▸ WORK INSTRUCTIONS: Could you restate exactly the lines that begin at the line with "Click Here (1042, 761)" and end at the final line of the data?

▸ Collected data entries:
+++

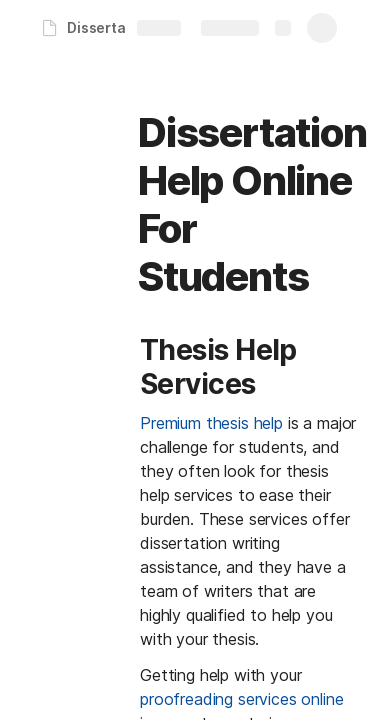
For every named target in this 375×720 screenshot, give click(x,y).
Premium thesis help (211, 423)
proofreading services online (242, 699)
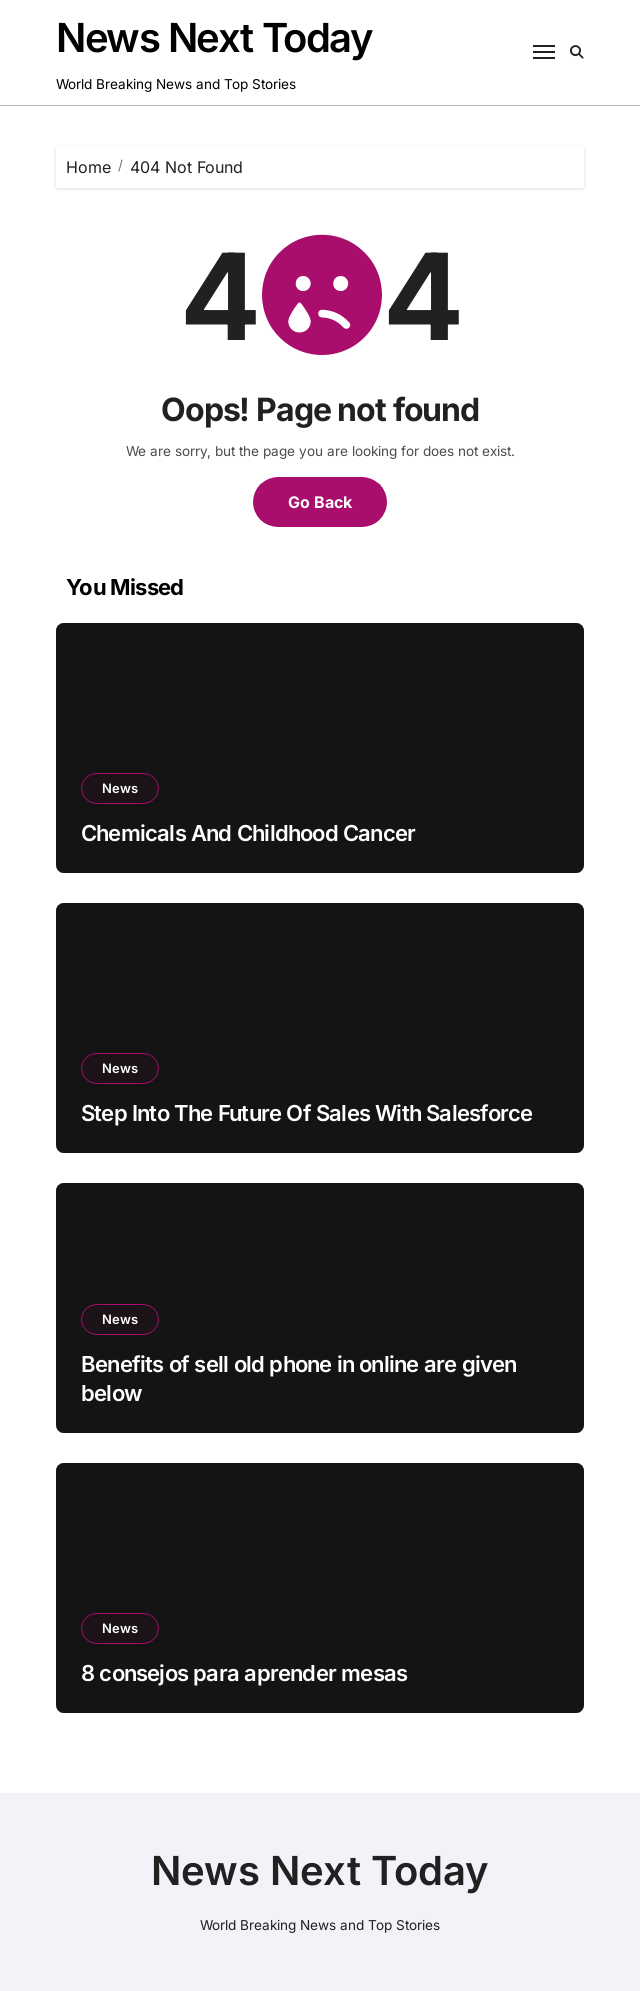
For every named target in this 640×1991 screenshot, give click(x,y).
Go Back (320, 502)
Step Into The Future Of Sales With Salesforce (306, 1113)
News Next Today (214, 37)
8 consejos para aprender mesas (244, 1673)
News (120, 788)
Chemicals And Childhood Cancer (248, 833)
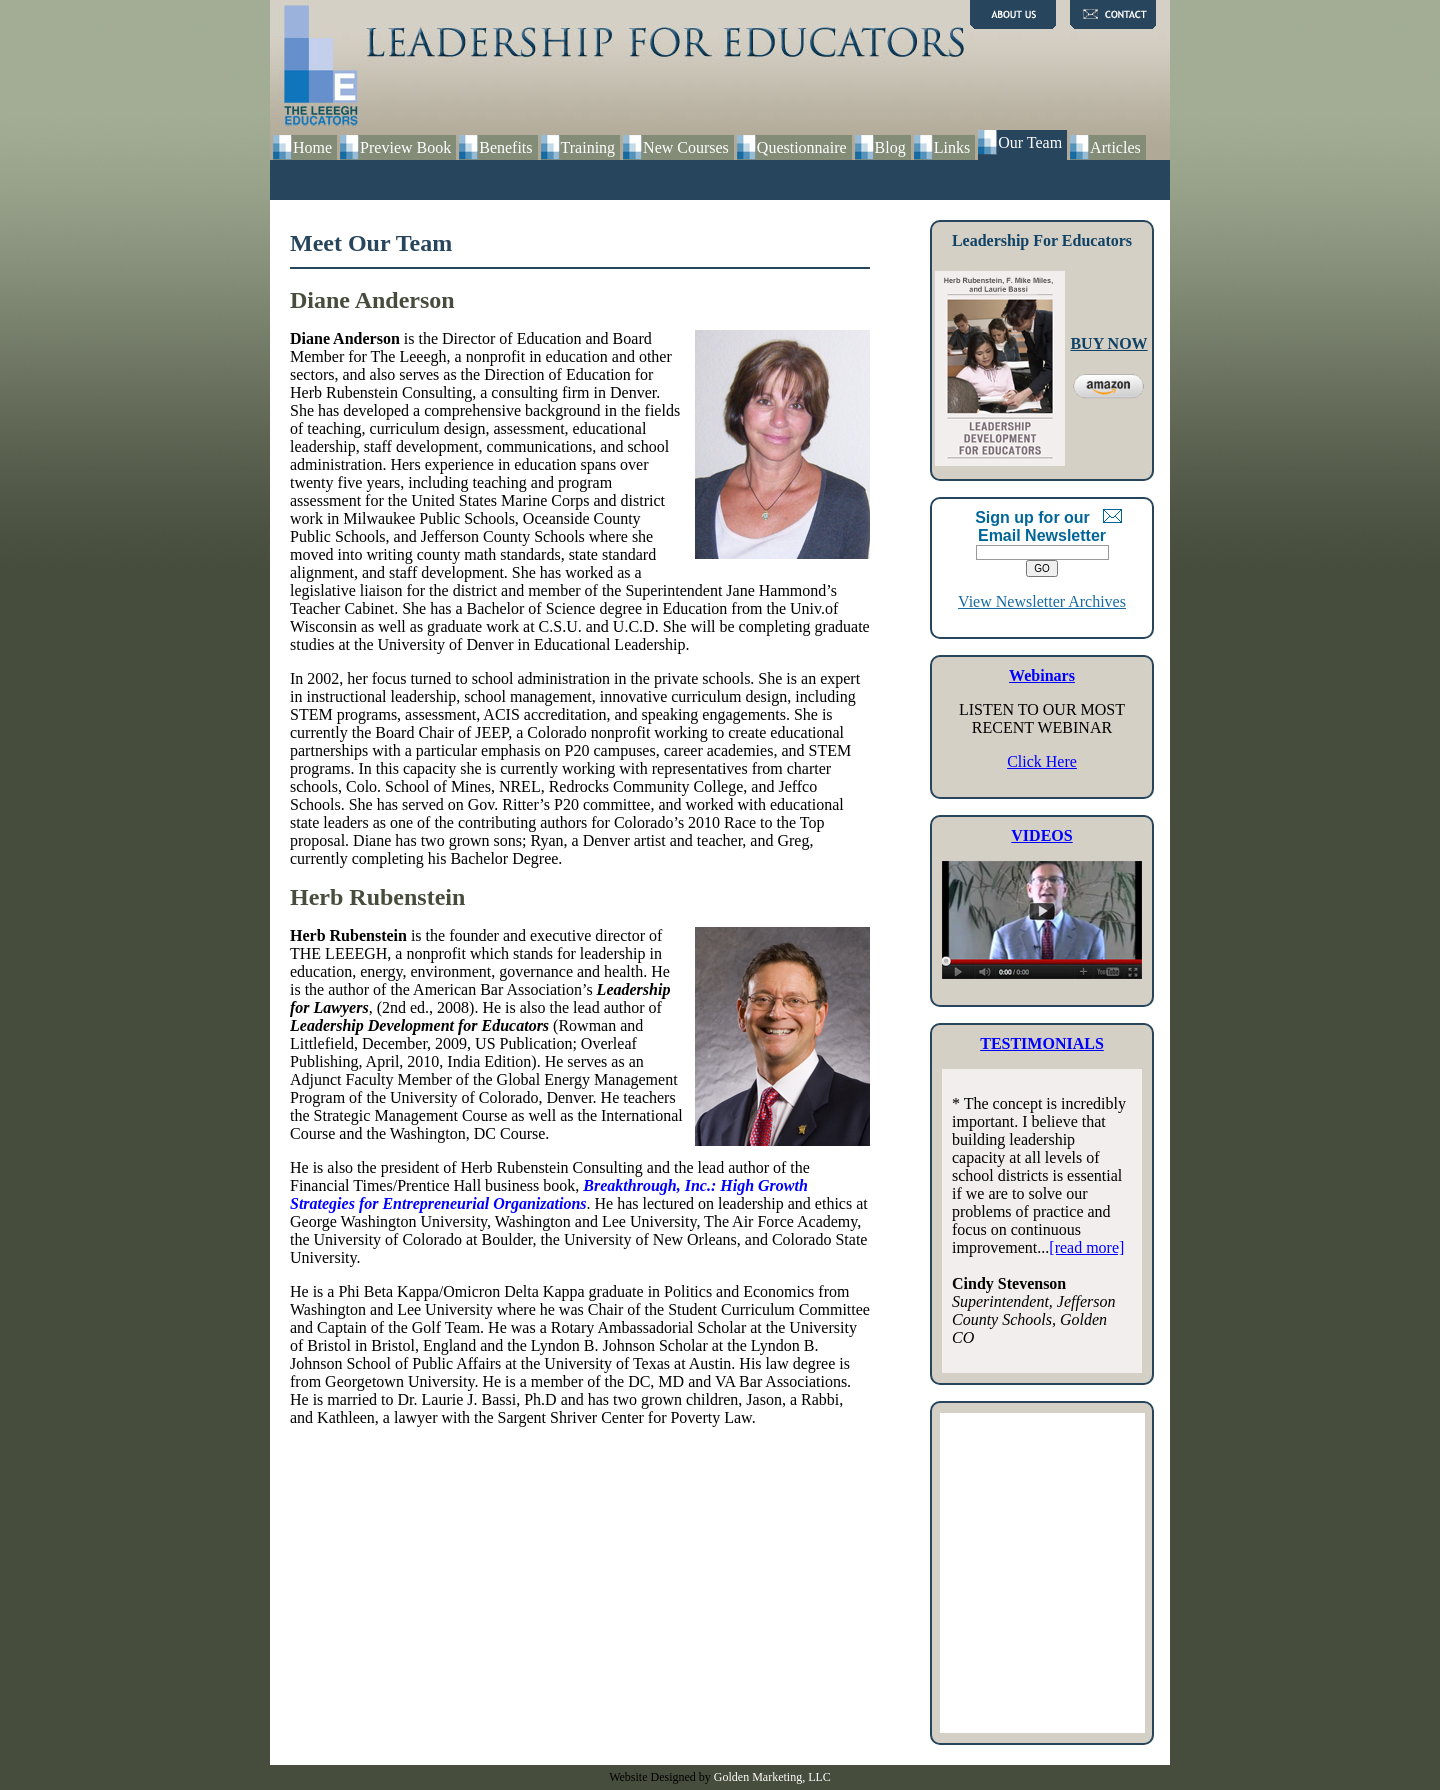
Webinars (1042, 675)
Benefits (505, 147)
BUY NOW (1108, 343)
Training (588, 147)
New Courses (686, 147)
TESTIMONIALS (1042, 1043)
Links (952, 147)
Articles (1115, 147)
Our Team (1030, 142)
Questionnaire (802, 147)
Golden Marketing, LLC (772, 1777)
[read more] (1086, 1247)
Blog (890, 147)
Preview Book (405, 147)
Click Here (1042, 761)
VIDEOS (1041, 835)
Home (312, 147)
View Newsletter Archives (1042, 601)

+++

▸ ANSWER BOX:
Click Here (1042, 761)
VIDEOS (1041, 835)
Home (312, 147)
View Newsletter Archives (1042, 601)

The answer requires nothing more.